Exercise: Reproduce each record exactly, leaving out no line.

Stored data entries
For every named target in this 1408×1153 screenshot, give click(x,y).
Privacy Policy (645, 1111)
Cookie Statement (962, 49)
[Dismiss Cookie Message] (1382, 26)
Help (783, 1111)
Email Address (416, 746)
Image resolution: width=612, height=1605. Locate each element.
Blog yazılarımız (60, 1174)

Answer space:
For every named target in this 1408×1153 screenshot, give click(x,y).
Privacy Policy (645, 1111)
Cookie Statement (962, 49)
[Dismiss Cookie Message] (1382, 26)
Help (783, 1111)
Email Address (416, 746)
Image resolution: width=612, height=1605. Locate each element.
Blog yazılarımız (60, 1174)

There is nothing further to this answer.